Jonathan Ross, the CEO of AI chip startup Groq, has pointed to two fundamental issues that he believes are holding back OpenAI’s ChatGPT and similar Large Language Models (LLMs) from reaching their full potential — latency and the high cost of compute. Speaking at a recent industry event, the former Google engineer, who was instrumental in designing the original Tensor Processing Unit (TPU), argued that while AI models have become incredibly intelligent, the physical infrastructure supporting them is struggling to keep pace with human expectations.
AI chatbot’s ‘speed gap’ and latency Issues
According to Ross, the first major hurdle for ChatGPT is latency, or the delay between a user’s prompt and the AI’s response. He noted that for AI to become a truly seamless part of human workflow, it needs to operate at the speed of thought.
“The problem with current models is that they are still too slow for real-time interaction,” Ross explained. He suggested that the “typing” effect seen in ChatGPT is often a way to mask the time the system takes to process data. Ross contends that until AI can respond instantaneously, it will remain a tool rather than a fluid collaborator. This is where Groq’s own Language Processing Units (LPUs) aim to disrupt the market, claiming speeds significantly faster than traditional GPUs.
Sustainability of compute costs
The second problem that Ross highlighted is the sheer economic and environmental cost of running these models. As LLMs scale, the amount of power and hardware required to generate every single word increases exponentially.
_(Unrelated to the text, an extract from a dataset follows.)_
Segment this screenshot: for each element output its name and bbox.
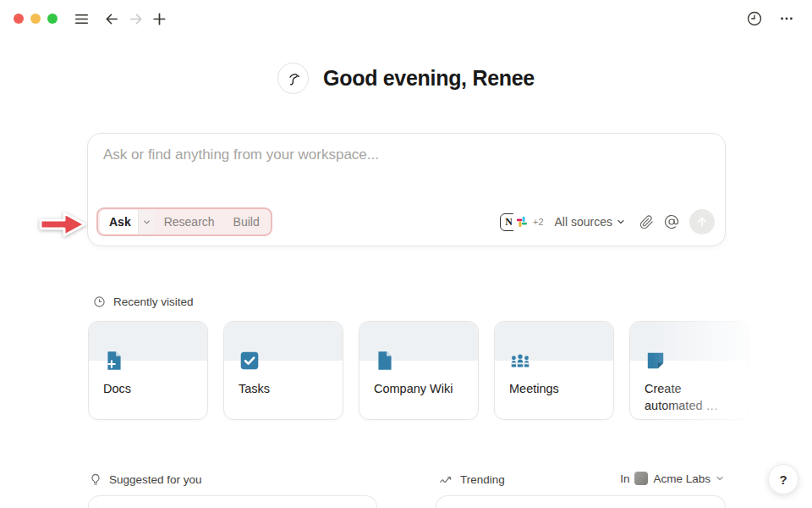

Ross warned that the current trajectory of AI development is “economically unsustainable” for most companies. He argued that the industry is currently over-reliant on general-purpose chips (GPUs) that aren’t optimised for the specific “inference” tasks that AI models perform millions of times a day. Without a shift toward more efficient, specialised hardware, Ross believes the high “cost-per-query” will eventually limit the accessibility and democratisation of advanced AI tools.
Competitive hardware landscape
Ross’s critique comes at a time when Groq is positioning itself as a formidable challenger to Nvidia’s dominance in the AI hardware space. By focusing specifically on the speed of inference—how fast a model “thinks” once it is trained—Ross hopes to solve the very problems he has diagnosed in ChatGPT.
While OpenAI continues to refine the “brains” of its AI with newer models of GPT, Ross’s comments remind us that the body—the underlying hardware—may be just as critical in the race for AI supremacy.